A bond is simply a type of loan taken out by companies. Investors lend a company money when they buy its bonds, and in exchange, the company pays an interest “coupon” at predetermined intervals and returns the principal on the maturity date, ending the loan (coupon = The interest rate stated on a bond when it’s issued. The coupon is typically paid semiannually; For example, a $1,000 bond with a coupon of 7% will pay $70 a year.

Each bond is different and can vary significantly based on the terms of the bond`s indenture, which is a legal and binding contract between a bond issuer and the bondholders, and it specifies all the aspects of a bond, such as maturity date, timing of interest payments, method of interest calculation, etc.

The bond has a maturity date, which is the date when the principal (meaning the amount borrowed separate from the interest or the original amount invested, separate from earnings, or the face value of the bond ) will be paid to investors, and the company’s bond obligation will end.

A bond can be secured or unsecured. In the case of those unsecured, their interest payments and return of principal are guaranteed only by the credit of the issuing company, and if the company fails, you may get little of your investment back. In the case of the secured bond, specific assets are pledged to bondholders if the company cannot repay the obligation.

When a firm goes bankrupt, it pays money back to investors in a particular order as it liquidates. After a firm has sold off all of its assets, it begins to pay out to investors. This is called liquidation preference.

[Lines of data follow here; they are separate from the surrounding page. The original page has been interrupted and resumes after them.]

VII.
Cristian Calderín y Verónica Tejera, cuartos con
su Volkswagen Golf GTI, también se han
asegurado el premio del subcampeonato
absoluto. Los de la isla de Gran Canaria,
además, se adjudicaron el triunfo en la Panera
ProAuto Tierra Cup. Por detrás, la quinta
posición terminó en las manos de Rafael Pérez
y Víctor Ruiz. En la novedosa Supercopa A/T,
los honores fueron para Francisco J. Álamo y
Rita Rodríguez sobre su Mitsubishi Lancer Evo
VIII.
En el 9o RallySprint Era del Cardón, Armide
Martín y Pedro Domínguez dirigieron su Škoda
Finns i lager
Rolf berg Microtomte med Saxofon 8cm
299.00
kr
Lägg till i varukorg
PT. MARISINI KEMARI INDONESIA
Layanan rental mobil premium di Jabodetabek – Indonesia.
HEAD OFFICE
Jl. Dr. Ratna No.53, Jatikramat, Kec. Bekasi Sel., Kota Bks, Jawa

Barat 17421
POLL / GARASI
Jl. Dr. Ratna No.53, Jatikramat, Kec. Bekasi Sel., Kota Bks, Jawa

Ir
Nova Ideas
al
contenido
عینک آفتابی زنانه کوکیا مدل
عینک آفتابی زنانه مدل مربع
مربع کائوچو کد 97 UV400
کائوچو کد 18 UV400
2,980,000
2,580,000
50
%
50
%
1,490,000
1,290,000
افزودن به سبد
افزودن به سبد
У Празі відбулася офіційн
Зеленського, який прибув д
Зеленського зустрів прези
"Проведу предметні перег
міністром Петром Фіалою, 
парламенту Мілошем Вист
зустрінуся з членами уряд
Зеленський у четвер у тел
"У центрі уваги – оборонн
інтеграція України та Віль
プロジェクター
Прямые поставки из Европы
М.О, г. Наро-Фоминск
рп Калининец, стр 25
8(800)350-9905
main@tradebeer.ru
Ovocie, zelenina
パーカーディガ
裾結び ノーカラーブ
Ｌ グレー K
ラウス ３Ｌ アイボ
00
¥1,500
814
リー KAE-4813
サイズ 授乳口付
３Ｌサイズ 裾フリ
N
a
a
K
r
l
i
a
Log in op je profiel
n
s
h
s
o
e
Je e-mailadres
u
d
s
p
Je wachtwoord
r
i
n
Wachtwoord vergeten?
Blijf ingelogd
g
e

The “coupon” amount is the amount of interest paid to bondholders, normally on an annual or semiannual basis. Regarding the tax status, while the majority of corporate bonds are taxable investments, there are some governments that are tax exempt, meaning that income and capital gains realized on the bonds are not subject to the usual state and federal taxation . Because investors do not have to pay taxes on returns, tax-exempt bonds will have lower interest than equivalent taxable bonds.